SEO in Australia typically costs from around A$890 to A$3,000+ per month on a retainer, depending on your competition and goals. Unlike ads, there is no per-click fee — you pay for the work that earns and holds rankings. Local businesses usually sit at the lower end; competitive national campaigns cost more.
SEO pricing in Australia varies widely, which makes it hard to compare quotes. The key thing to understand is that you are paying for ongoing work — not clicks — so the right question is what that work includes and whether it targets the searches that bring you customers.
Typical SEO pricing models
- Monthly retainer — the most common model. Ongoing work for a fixed monthly fee.
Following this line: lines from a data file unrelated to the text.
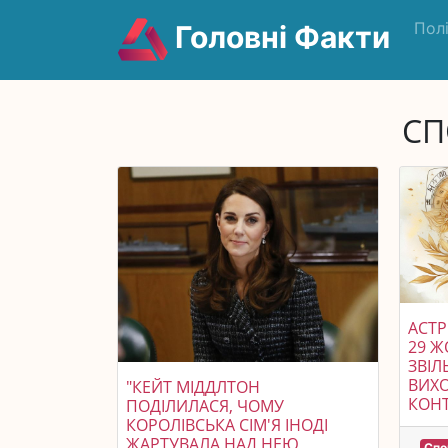
Пол
Головні Факти
СП
АСТР
29 Ж
ЗВІЛ
ВИХО
"КЕЙТ МІДДЛТОН
КОНТ
ПОДІЛИЛАСЯ, ЧОМУ
КОРОЛІВСЬКА СІМ'Я ІНОДІ
ЖАРТУВАЛА НАД НЕЮ,
Спо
Scalepoint’s SEO starts from A$890/month with no lock-in.
- Project-based — a one-off fix (a technical audit or a migration), priced as a project.
- Hourly — consulting or ad-hoc work, less common for ongoing campaigns.
What drives the price
Two businesses can pay very different amounts for SEO, and the difference is usually competition and scope. Ranking a plumber in one regional town is far less work than ranking a national e-commerce brand. The more competitive your keywords and the broader your goals, the more content and authority-building the campaign needs.
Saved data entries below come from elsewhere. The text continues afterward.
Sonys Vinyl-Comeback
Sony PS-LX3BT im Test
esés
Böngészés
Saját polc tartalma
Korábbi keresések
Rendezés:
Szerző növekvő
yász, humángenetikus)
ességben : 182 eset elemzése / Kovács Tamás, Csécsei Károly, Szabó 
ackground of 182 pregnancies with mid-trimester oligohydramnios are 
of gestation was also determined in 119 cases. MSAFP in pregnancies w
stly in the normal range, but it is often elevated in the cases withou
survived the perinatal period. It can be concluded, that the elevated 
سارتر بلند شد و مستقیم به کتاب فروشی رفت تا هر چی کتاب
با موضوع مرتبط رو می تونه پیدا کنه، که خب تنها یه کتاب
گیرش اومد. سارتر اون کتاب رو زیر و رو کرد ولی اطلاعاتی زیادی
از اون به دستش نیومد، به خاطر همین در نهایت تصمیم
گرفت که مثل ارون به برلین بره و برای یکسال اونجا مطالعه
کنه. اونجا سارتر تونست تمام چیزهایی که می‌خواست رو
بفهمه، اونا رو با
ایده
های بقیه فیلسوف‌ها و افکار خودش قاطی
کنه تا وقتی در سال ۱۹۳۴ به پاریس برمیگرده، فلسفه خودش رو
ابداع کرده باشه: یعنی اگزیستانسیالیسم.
What you should get for the money
- Keyword and competitor research mapped to the searches your customers actually make.
- On-page optimisation and technical fixes so your site can rank.
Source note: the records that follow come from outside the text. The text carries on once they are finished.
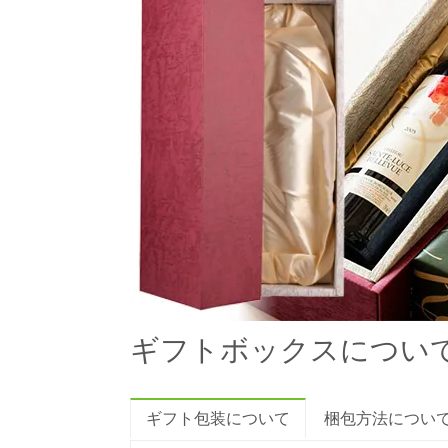
ギフトボックスについ
ギフト包装について
梱包方法につい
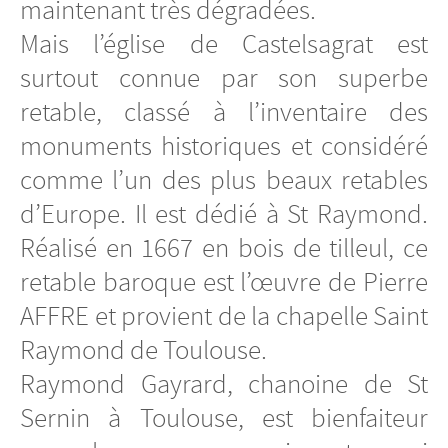
maintenant très dégradées.
Mais l’église de Castelsagrat est
surtout connue par son superbe
retable, classé à l’inventaire des
monuments historiques et considéré
comme l’un des plus beaux retables
d’Europe. Il est dédié à St Raymond.
Réalisé en 1667 en bois de tilleul, ce
retable baroque est l’œuvre de Pierre
AFFRE et provient de la chapelle Saint
Raymond de Toulouse.
Raymond Gayrard, chanoine de St
Sernin à Toulouse, est bienfaiteur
- Genuinely useful content — including local and suburb pages for service businesses.
- Editorial links from real Australian publications, not link farms.
- Monthly reporting on rankings, traffic and enquiries.
Is SEO worth it?
SEO is slower than ads, but the economics improve over time: once you rank, leads arrive without a per-click fee, and the cost per lead tends to keep falling. For most local businesses, the strongest approach is to run Google Ads for immediate leads while SEO builds, then let organic gradually take pressure off the ad budget.
Be wary of SEO that is far cheaper than everything else — cut-price SEO often means low-quality links and thin content that can hurt your rankings. The cheapest quote is rarely the lowest cost once you account for the cleanup.